I live in a neighborhood that is within walking distance of Jewish schools and synagogues, so I have more direct contact with Jewish folks than most. I support freedom of religion, and I enjoy living in a diverse neighborhood. It's fun when my neighbors celebrate holidays that are not standard throughout the US, such as Purim. I also work with a lot of Jewish attorneys -- the DC area has a higher-than-average proportion of Jewish residents.
I also oppose Zionism, but I've barely written about this in my LJ, and sometimes when I write about it I make sure to point out that I also oppose any other system where a government has an official religion. I oppose the Church of England; I oppose Buddhism as the state religion of Bhutan, Cambodia, and Sri Lanka (even though I'm Buddhist); I oppose Catholicism as the state religion of Costa Rica (even though I was baptised Catholic); I oppose Islam as the state religion of our US ally Egypt; and I oppose Judaism as the state religion of our US ally Israel.
But I was reading a
transcript of an interview with a Jewish immigrant to Israel, in which they hold a civil debate about the origins of the state and various peace plans that have been floated over the decades ... and this is the immigrant's bottom line, that Israel must remain a Jewish-majority state. Oh, and yet somehow a democracy also.
I've long viewed these two goals as incompatible. I don't think you can have a democracy (much less a liberal democracy) while giving only one group permanent majority status within that state. "Jewish-majority democratic state" is an oxymoron.
It does remind me of a discussion I had with a Jewish classmate of mine in high school, when I told her that so long as the Jewish people believed they were the special chosen people, so long as they thought they were better than everybody else, they were practically inviting anti-Semitism to be thrown back at them. This doesn't mean I'm anti-Semitic, but this is part of the dynamic of human relationships. Acting like you're "better than" breeds resentment.

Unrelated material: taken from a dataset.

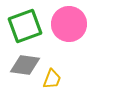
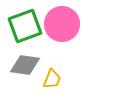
pink circle: moved 7 px left
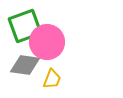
pink circle: moved 15 px left, 18 px down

But this is not a problem specific to a certain slice of the Jewish people. [It's one of the major problems within the Democratic Party and the Left in the US today.] So many versions of nationalism, ethnicity, and religious faith postulate that We Are #1, and want to control a territory and the people therein based on a brand of Manifest Destiny or Divine Right. Even practitioners of democracy tend to limit membership to their club of voters, certainly to those people who live within a particular set of borders, and then further limiting which residents within those borders may actually vote. I'm not aware of a country that would automatically grant me entry, citizenship, and full voting rights merely for showing up and stepping across their border.

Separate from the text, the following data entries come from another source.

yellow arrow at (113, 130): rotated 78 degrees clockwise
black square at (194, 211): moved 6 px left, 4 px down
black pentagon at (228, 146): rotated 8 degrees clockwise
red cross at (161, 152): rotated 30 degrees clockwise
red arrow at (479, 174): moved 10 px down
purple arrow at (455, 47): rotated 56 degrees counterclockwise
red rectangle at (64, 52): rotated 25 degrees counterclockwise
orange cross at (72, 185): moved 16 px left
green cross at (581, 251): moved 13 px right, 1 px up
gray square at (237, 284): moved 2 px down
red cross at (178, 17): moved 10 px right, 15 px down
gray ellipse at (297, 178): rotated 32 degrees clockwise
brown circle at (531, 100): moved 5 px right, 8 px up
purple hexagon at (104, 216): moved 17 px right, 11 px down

The tragedy of Zionism is that Jewish people have been horribly persecuted around the world for centuries, culminating with the horrors of the Nazi Holocaust, so many of them reasonably want to have their own state for protecting themselves, but instead of choosing an uninhabited, or even lightly inhabited area for this Zionist state, they chose Palestine, where nearly two million people already lived in 1948, and most of them were not Jewish.
In the interview, they discuss the early idea of partitioning Palestine into one Jewish state and one Muslim state, but why should the people who were already there allow themselves to be "partitioned" and made into refugees from their own homes? Of course they didn't want this, and were willing to fight to avoid this. But the Zionists won, repeatedly, and continue to hold Palestine and continue to enforce an undemocratic occupation in which most of the non-Jewish people in Palestine are not allowed to vote in Israeli elections, even though a majority of the people in Palestine are not Jewish.
This "non-negotiable" desire for a Jewish-majority state is depriving most of the non-Jewish people any say in their state, even though most of the people living there are not Jewish.
So, it is difficult for me to "support" the state of Israel or the Zionist movement that animates it. And I'm not anti-Semitic, it is also difficult for me to "support" the state of Egypt or the UK or any other country that has an official religion (or a hereditary monarch LOL).
Israel has a solution staring it in the face -- let everybody in Palestine vote in a truly democratic election. But way too many of the Jewish people in Israel don't consider non-Jewish people to be equivalent to themselves. They want a Jewish-majority "democracy" in a land where most of the people are not Jewish. This was never going to work. It will only work by keeping the non-Jewish majority living in an apartheid state.